Mr Bungle's fantastic opus. I'm sure I don't really need to introduce these guys but apparently I'm going to anyway.
Mr Bungle were sort of retroactively brought into the limelight after vocalist Mike Patton got the gig with Faith No More (after FNM guitarist Jim Martin heard Patton's vocal work on the Bungle demos no less). Although throughout their time together, Bungle had a few varying lineups, constant members Trey Spruance (guitar) and Trevor Dunn (bass) are amongst the names you'd probably recognise for their continued work in the alternative/jazz/world music/rock/metal/genre-hopping madness...uh, scene?
Speaking of their genre-hopping ways, this album is a lot less freeform than predecessor Disco Volante, and as such is many peoples' favourite Bungle album. Although the wildly varied influences are still present, they are much more reined in and integrated in the song structures, as opposed to Volante's tendency to erratically switch between them several times in one song. Impressive, but a bit too much for the casual listener, whereas in all honesty, you could probably play this album to your elderly white haired mother.
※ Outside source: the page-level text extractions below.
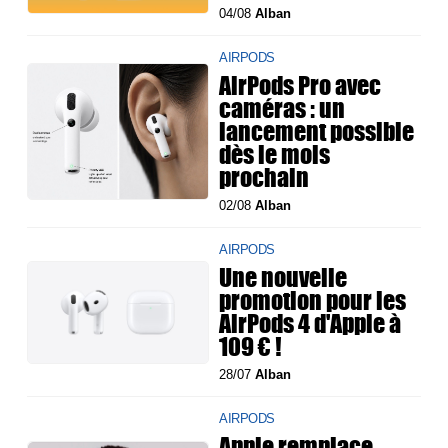
04/08
Alban
AIRPODS
AirPods Pro avec
caméras : un
lancement possible
dès le mois
prochain
02/08
Alban
AIRPODS
Une nouvelle
promotion pour les
AirPods 4 d'Apple à
109 € !
28/07
Alban
AIRPODS
Apple remplace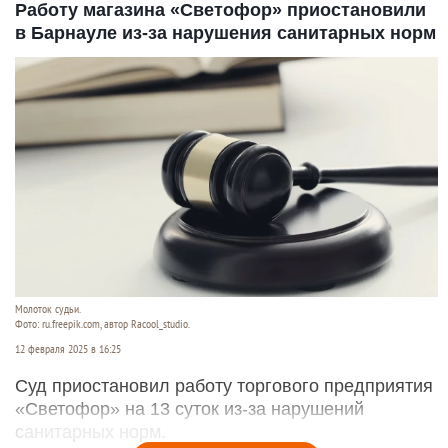
Работу магазина «Светофор» приостановили
в Барнауле из-за нарушения санитарных норм
Молоток судьи.
Фото: ru.freepik.com, автор Racool_studio.
12 февраля 2025 в 16:25
Суд приостановил работу торгового предприятия
«Светофор» на 13 суток из-за нарушений
санитарных норм.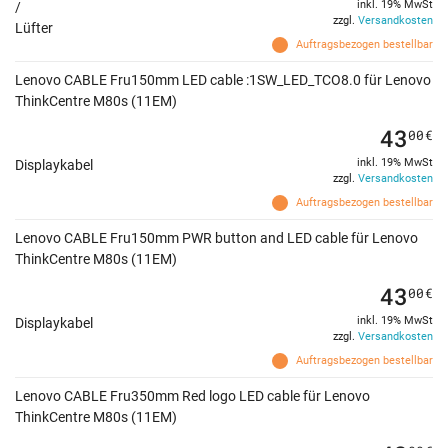
inkl. 19% MwSt
/
zzgl.
Versandkosten
Lüfter
Auftragsbezogen bestellbar
Lenovo CABLE Fru150mm LED cable :1SW_LED_TCO8.0 für Lenovo
ThinkCentre M80s (11EM)
43
00
€
inkl. 19% MwSt
Displaykabel
zzgl.
Versandkosten
Auftragsbezogen bestellbar
Lenovo CABLE Fru150mm PWR button and LED cable für Lenovo
ThinkCentre M80s (11EM)
43
00
€
inkl. 19% MwSt
Displaykabel
zzgl.
Versandkosten
Auftragsbezogen bestellbar
Lenovo CABLE Fru350mm Red logo LED cable für Lenovo
ThinkCentre M80s (11EM)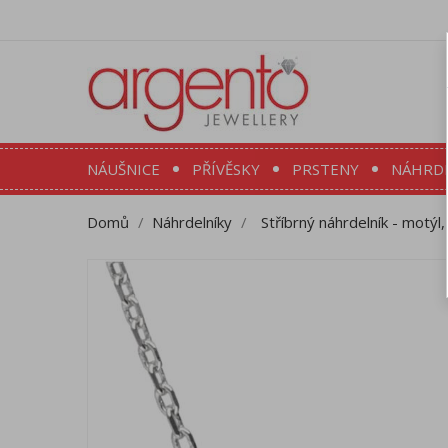
NÁUŠNICE
PŘÍVĚSKY
PRSTENY
NÁHRD
Domů
Náhrdelníky
Stříbrný náhrdelník - motýl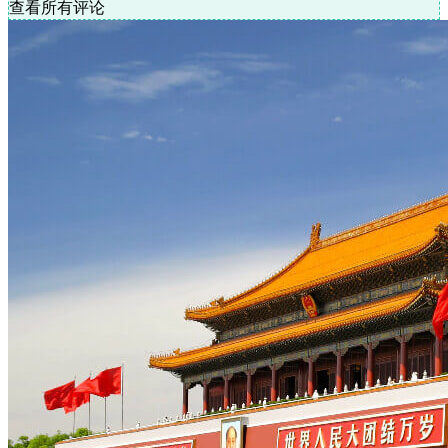
查看所有评论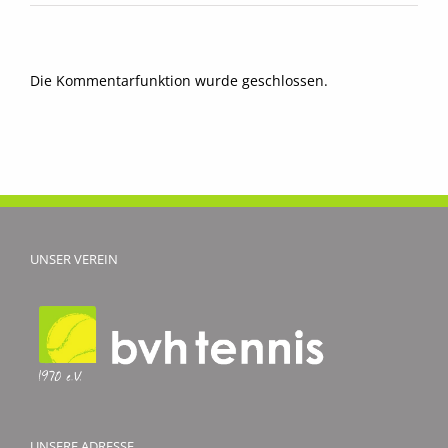
Die Kommentarfunktion wurde geschlossen.
UNSER VEREIN
UNSERE ADRESSE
Well, maybe.
The album is titled as such due to some beef with the Red Hot Chili Peppers (whose album Californication came out in 1999, the same year) due to Anthony Kiedis supposedly demanding Bungle be removed from several European festival lineups or he would take his band-shaped ball home back to LA and probably just have sex with some heroin or whatever. Turns out this childish move was due to the fact that he believed Bungle had ripped off the Chilis, despite actually running rings around them in terms of musical ability and composition. Compare your favourite RHCP song to 'Goodbye Sober Day' and try to come up with a valid reason why Patton and co shouldn't have got Kiedis' junkie ass dropped from festival season instead.